AIM OF THE EXERCISE — Only one stretch of the data below is needed. Output the lines from the one with "Where is esophagus?" up to and including the one with "See the attached image. Segment: <item>right", exactly as they stand.

────────

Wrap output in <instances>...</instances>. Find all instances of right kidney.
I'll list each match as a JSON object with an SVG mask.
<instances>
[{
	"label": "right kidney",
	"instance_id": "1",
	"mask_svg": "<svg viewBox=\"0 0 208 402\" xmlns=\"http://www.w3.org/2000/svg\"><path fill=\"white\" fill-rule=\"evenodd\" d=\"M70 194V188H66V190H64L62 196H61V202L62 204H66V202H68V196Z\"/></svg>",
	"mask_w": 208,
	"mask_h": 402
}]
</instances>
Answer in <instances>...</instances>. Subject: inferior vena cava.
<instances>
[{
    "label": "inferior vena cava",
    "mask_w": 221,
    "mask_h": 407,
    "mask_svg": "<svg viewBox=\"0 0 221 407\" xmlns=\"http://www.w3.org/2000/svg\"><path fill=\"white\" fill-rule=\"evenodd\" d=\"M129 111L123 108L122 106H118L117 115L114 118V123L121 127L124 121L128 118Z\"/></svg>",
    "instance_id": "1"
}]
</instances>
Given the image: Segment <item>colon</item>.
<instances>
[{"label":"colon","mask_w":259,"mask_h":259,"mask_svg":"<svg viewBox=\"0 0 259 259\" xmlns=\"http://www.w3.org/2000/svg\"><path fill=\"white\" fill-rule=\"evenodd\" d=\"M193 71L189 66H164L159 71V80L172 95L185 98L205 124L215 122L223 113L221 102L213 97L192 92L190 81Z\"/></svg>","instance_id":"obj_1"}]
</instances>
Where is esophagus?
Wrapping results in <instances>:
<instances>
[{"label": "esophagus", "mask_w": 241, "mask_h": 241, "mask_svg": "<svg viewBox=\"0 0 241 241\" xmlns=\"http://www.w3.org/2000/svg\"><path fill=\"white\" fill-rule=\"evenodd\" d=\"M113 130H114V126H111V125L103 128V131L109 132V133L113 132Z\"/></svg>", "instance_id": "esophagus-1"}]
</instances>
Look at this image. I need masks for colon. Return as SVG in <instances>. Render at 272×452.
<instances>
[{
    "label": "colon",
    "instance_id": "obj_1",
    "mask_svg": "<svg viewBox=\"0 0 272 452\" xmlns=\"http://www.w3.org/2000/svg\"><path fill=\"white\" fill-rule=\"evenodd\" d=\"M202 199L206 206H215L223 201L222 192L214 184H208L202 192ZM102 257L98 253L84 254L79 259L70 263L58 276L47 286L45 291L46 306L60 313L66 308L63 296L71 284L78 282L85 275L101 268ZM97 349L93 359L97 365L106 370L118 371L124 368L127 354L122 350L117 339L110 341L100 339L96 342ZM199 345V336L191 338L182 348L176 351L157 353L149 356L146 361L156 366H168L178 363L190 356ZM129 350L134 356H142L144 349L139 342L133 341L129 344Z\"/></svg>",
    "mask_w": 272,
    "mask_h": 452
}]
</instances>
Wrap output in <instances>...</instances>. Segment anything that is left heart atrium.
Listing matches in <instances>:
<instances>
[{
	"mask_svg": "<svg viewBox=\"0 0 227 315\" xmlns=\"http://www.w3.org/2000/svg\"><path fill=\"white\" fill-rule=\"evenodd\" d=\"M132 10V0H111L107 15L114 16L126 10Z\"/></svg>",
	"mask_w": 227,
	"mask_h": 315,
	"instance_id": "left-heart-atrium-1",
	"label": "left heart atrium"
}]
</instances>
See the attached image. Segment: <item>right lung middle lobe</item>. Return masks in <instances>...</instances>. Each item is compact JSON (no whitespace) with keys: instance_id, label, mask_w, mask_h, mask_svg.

────────

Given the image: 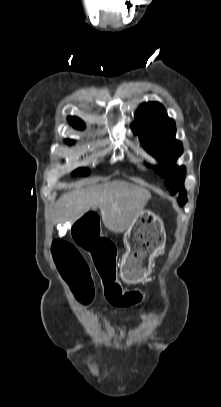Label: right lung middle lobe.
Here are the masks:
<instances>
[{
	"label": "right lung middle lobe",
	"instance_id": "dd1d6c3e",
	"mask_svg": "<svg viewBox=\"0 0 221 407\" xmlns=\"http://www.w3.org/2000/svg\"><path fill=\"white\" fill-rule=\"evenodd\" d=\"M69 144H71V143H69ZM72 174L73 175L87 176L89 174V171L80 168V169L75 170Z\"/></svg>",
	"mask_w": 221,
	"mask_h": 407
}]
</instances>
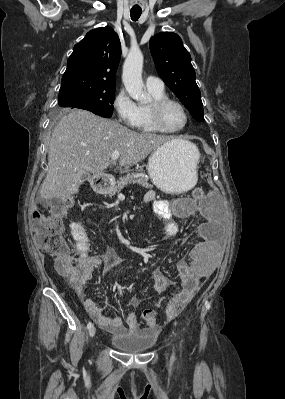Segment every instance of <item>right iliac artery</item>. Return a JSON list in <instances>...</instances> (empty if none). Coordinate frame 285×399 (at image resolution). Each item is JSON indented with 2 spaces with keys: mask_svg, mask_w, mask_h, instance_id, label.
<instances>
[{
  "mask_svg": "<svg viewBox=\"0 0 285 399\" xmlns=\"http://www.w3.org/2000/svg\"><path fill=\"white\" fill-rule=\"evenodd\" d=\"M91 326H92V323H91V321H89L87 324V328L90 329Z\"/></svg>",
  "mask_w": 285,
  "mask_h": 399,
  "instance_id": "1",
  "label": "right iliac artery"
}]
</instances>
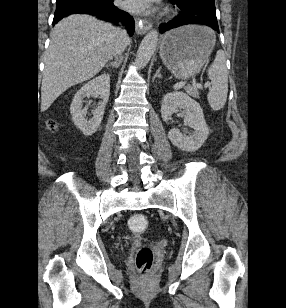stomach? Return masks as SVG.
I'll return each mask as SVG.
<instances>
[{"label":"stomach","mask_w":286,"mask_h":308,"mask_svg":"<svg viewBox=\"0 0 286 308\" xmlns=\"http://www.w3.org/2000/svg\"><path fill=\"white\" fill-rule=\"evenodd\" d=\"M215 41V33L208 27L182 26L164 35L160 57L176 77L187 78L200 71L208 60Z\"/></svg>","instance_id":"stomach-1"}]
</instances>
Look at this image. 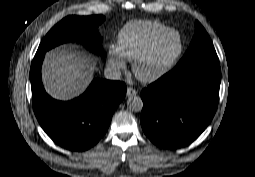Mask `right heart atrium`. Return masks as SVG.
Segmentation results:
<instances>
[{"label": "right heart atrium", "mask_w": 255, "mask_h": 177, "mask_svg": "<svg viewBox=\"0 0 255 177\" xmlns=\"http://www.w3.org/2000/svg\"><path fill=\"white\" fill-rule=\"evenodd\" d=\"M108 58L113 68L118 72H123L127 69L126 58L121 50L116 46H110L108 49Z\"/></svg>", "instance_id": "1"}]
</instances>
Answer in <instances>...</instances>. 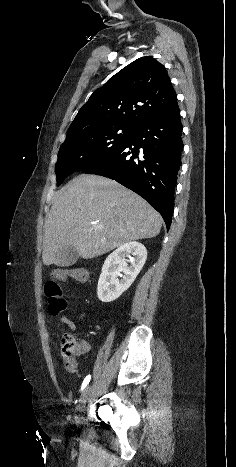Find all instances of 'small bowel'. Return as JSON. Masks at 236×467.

────────

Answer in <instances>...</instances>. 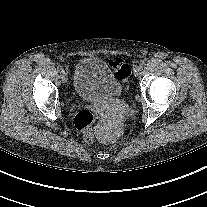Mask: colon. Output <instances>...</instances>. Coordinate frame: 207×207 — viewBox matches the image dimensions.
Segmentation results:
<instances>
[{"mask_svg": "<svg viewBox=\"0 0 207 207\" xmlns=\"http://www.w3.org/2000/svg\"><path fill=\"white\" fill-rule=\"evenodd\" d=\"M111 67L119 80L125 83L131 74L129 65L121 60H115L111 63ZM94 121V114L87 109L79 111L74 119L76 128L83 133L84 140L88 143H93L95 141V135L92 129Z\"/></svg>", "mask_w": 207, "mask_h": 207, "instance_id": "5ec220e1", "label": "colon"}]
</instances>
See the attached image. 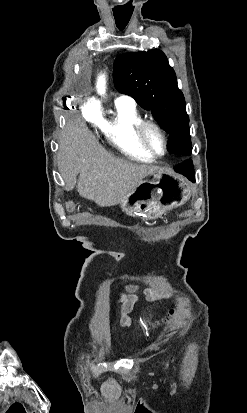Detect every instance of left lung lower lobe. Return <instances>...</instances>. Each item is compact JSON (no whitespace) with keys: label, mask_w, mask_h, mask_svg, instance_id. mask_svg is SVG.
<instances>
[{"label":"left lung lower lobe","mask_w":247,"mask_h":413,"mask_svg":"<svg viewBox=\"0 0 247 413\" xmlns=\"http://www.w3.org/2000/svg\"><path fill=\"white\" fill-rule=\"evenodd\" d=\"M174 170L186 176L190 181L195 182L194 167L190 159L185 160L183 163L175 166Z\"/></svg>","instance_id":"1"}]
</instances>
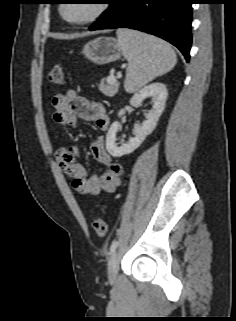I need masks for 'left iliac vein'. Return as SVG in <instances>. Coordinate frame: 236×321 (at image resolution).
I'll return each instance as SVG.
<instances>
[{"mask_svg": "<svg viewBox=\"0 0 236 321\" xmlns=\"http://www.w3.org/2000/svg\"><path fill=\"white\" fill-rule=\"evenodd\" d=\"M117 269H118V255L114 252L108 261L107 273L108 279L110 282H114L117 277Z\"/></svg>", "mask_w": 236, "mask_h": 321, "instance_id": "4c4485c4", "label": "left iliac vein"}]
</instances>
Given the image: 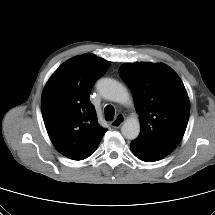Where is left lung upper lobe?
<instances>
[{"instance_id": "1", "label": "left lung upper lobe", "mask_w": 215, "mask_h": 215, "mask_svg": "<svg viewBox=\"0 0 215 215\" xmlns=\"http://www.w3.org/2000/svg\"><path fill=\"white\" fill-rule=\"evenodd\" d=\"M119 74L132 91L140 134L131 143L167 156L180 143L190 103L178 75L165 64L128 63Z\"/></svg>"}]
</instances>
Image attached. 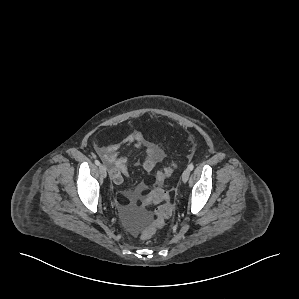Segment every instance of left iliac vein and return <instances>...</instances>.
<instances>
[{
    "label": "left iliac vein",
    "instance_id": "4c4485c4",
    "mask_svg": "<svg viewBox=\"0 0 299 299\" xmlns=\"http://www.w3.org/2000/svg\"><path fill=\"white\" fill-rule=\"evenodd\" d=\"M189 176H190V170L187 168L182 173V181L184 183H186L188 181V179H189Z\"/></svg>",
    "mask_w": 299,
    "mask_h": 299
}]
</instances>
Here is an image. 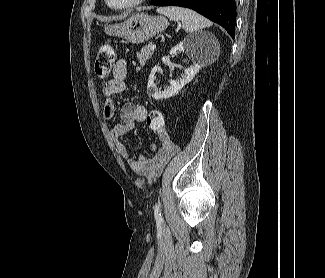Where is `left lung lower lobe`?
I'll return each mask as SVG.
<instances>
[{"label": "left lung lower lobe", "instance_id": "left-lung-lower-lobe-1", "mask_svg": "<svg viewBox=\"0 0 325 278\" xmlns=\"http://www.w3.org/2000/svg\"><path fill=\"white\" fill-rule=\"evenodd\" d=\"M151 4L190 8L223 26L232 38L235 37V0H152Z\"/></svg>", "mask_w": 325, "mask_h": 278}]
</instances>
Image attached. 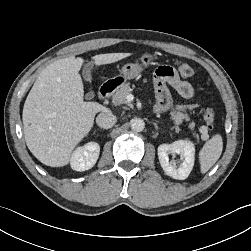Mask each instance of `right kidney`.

────────

WRITTEN SOLUTION —
Where is esophagus?
Wrapping results in <instances>:
<instances>
[{"label": "esophagus", "mask_w": 241, "mask_h": 241, "mask_svg": "<svg viewBox=\"0 0 241 241\" xmlns=\"http://www.w3.org/2000/svg\"><path fill=\"white\" fill-rule=\"evenodd\" d=\"M113 130H114V126H111V125L103 128V131L109 132V133L113 132Z\"/></svg>", "instance_id": "esophagus-1"}]
</instances>
Look at this image. I need masks for colon. Return as SVG in <instances>. Render at 272×452.
<instances>
[{
    "label": "colon",
    "instance_id": "obj_1",
    "mask_svg": "<svg viewBox=\"0 0 272 452\" xmlns=\"http://www.w3.org/2000/svg\"><path fill=\"white\" fill-rule=\"evenodd\" d=\"M202 199L206 206H215L223 201L222 192L214 184H208L202 192ZM102 257L98 253L84 254L79 259L70 263L58 276L47 286L45 291L46 306L60 313L66 308L63 296L71 284L78 282L85 275L101 268ZM97 349L93 359L97 365L106 370L118 371L124 368L127 354L122 350L117 339L110 341L100 339L96 342ZM199 345V336L191 338L182 348L176 351L157 353L149 356L146 361L156 366H168L178 363L190 356ZM129 350L134 356H142L144 349L139 342L133 341L129 344Z\"/></svg>",
    "mask_w": 272,
    "mask_h": 452
}]
</instances>
Wrap output in <instances>...</instances>. Segment anything that is left heart atrium.
Listing matches in <instances>:
<instances>
[{
	"mask_svg": "<svg viewBox=\"0 0 227 315\" xmlns=\"http://www.w3.org/2000/svg\"><path fill=\"white\" fill-rule=\"evenodd\" d=\"M132 10V0H111L107 15L114 16L126 10Z\"/></svg>",
	"mask_w": 227,
	"mask_h": 315,
	"instance_id": "left-heart-atrium-1",
	"label": "left heart atrium"
}]
</instances>
See the attached image. Segment: <item>right lung middle lobe</item>. Return masks in <instances>...</instances>. Each item is compact JSON (no whitespace) with keys: instance_id, label, mask_w, mask_h, mask_svg.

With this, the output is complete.